Marisha andaba como perdida por entre la multitud de los invitados. Nadie la miraba y ella no sabía qué decir. Vio a Vasili Ivanovitch solo, junto al aparador, ocupado en alinear botellas y copas. Se le acercó y le sonrió con aire confuso. Vasili Ivanovitch la miró sorprendido, y ella dijo con firmeza, bruscamente, comiéndose las palabras y con el rostro encendido:
– Ya sé que no le gusto a usted, Vasili Ivanovitch, pero, ¿sabe usted?, ¡le quiero tanto…! Vasili Ivanovitch la miró y dijo con voz inexpresiva:
– Esto está bien, hija mía.
La familia de Marisha se hallaba sola, en un rincón oscuro, muy solemne, muy tiesa y con aire de gran embarazo. El padre, un hombre encorvado de cabellos grises, en blusa de obrero y pantalones remendados, apoyaba las manos en las rodillas, sin saber qué hacer con ellas; su rostro, en el que la boca parecía una hendidura de amarga expresión, se inclinaba hacia adelante, y sus ojos, brillantes y altivos, oscuros y jóvenes, en contraste con las arrugas que surcaban la cara, escrutaban la estancia con la mayor atención. Su mujer se acurrucaba tímidamente detrás de él, pálida e informe en un traje de algodón, como la fachada de un edificio que hubiera soportado muchas lluvias. El hermano menor de Marisha, un muchacho de unos ocho años, no se movía de al lado de su madre y echaba de vez en cuando iracundas miradas a Asha. Al pasar junto a Irina, Kira le preguntó:
– ¿Cómo no está aquí Sasha?
– Es natural -replicó Irina con una amarga sonrisa-. Víctor no iba a invitarle, precisamente a él.

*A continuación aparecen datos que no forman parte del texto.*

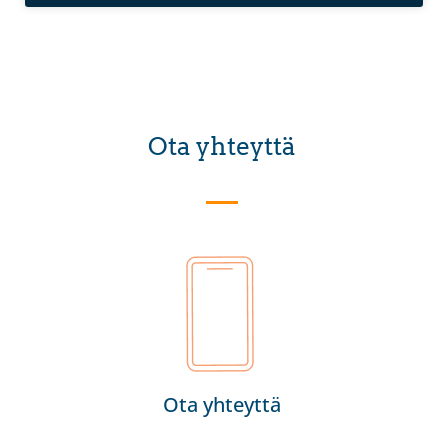
Ota yhteyttä
Ota yhteyttä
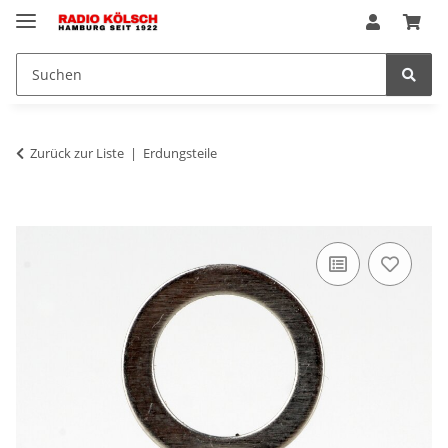
Zurück zur Liste
Erdungsteile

Víctor se reunió con Pavel Syerov y otros tres hombres en chaquetas de cuero. Rodeó con un brazo los hombros de Syerov, y con el otro los del secretario de su célula, y luego se inclinó hacia ellos con aire confidencial, mirándoles corr ojos límpidos, en los que parecía asomar la más entrañable amistad. La camarada Sonia, acercándose, le oyó murmurar:
– Verdaderamente, estoy orgulloso de la familia de mi mujer y de la parte que ha tomado en la revolución. El padre, ¿sabéis? estuvo desterrado en Siberia, en tiempo del zar.